I can tell even on low pulls that speeds are increased. I like it. No pouch troubles no tying pouches no tearing at the pouch and a terrific grip on the ammo once its placed it stays. When I find something wrong with it I will report it but so far so good. Next I will try tapering the bands, the ones you see here are 1/2 inch square till you hit the pouch. Now I like leather pouches that are 2-1/4 inches in lenght but I cut this one at 2-1/2 inches to try it first but I can always re-trim I think a typical 3 inch pouch like this would tend to tangle and do a blow back.


----------



## dgui (Jan 12, 2010)

Bill Hays said:


> This is an interesting idea, and one I've thought of before as well. You will want to be careful as with this sort of design is more apt to "return" fires due to band twists.


Felting the inside may eleiminate blow back.


----------



## smitty (Dec 17, 2009)

We used to make some of our slingshots like that out of inner tubes when we were kids and couldn't score some leather for a pouch.


----------



## Tex-Shooter (Dec 17, 2009)

It was done years ago by several companies and given up for several reasons. Hand hits for one and bad accuracy for another. It is hard to keep from rolling the shot a little from one side or the other as the rubber is so smooth. Linatex’s rubber with its glue patterned side might be the best rubber for this type of trial. Just one of the companies that tried this was the Harrington-Walton-Thames company on the Magda Ding Dong slingshot. -- Tex


----------



## dgui (Jan 12, 2010)

Tex-Shooter said:


> It was done years ago by several companies and given up for several reasons. Hand hits for one and bad accuracy for another. It is hard to keep from rolling the shot a little from one side or the other as the rubber is so smooth. Linatex's rubber with its glue patterned side might be the best rubber for this type of trial. Just one of the companies that tried this was the Harrington-Walton-Thames company on the Magda Ding Dong slingshot. -- Tex


Tex, your memory banks are like the Encyclopedia Britanica, a complete store house of information.
Thanks for the Tip.


----------



## Sam (Jul 5, 2010)

I have considered trying this myself but thought accuracy may have been an issue. How does it compare to your leather pouches mate?

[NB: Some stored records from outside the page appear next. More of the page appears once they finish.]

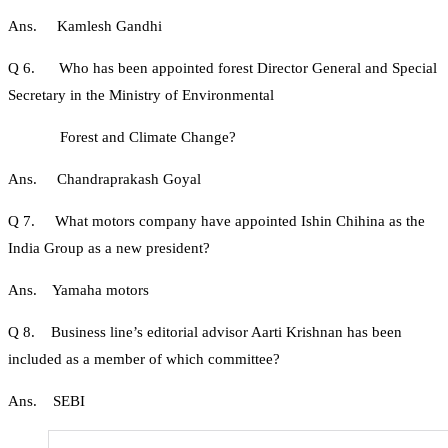
Ans. Kamlesh Gandhi
Q 6. Who has been appointed forest Director General and Special
Secretary in the Ministry of Environmental
Forest and Climate Change?
Ans. Chandraprakash Goyal
Q 7. What motors company have appointed Ishin Chihina as the
India Group as a new president?
Ans. Yamaha motors
Q 8. Business line’s editorial advisor Aarti Krishnan has been
included as a member of which committee?
Ans. SEBI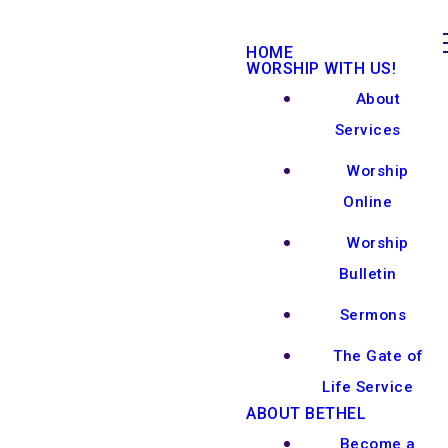
HOME
WORSHIP WITH US!
About
Services
Worship
Online
Worship
Bulletin
Sermons
The Gate of
Life Service
ABOUT BETHEL
Become a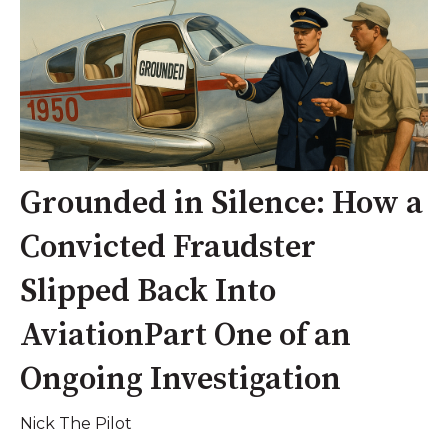
Grounded in Silence: How a
Convicted Fraudster
Slipped Back Into
AviationPart One of an
Ongoing Investigation
Nick The Pilot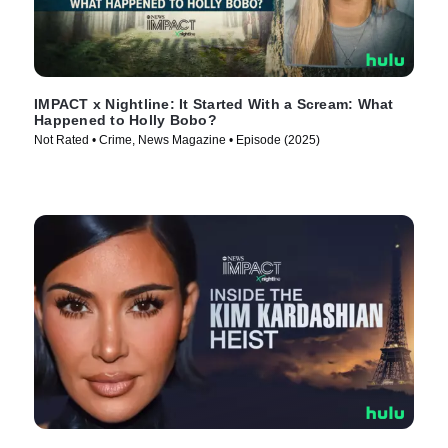
IMPACT x Nightline: It Started With a Scream: What
Happened to Holly Bobo?
Not Rated • Crime, News Magazine • Episode (2025)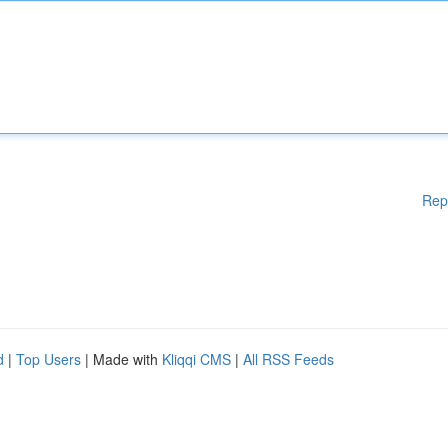
Rep
d
|
Top Users
| Made with
Kliqqi CMS
|
All RSS Feeds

_*PS:* I got through my first set of flat rubbers on the PFS you sent me - it lasted ~180 shots! _


----------



## dgui (Jan 12, 2010)

Sam said:


> I have considered trying this myself but thought accuracy may have been an issue. How does it compare to your leather pouches mate?
> 
> _*PS:* I got through my first set of flat rubbers on the PFS you sent me - it lasted ~180 shots! _


Sam, so far I have been hitting the target but I am using some caution because of what Tex said and I would like to see if I can solve the problem of inacurracy. I am thinking it may have nothing to do with the bands and everything to do with the surface of the ammo.


----------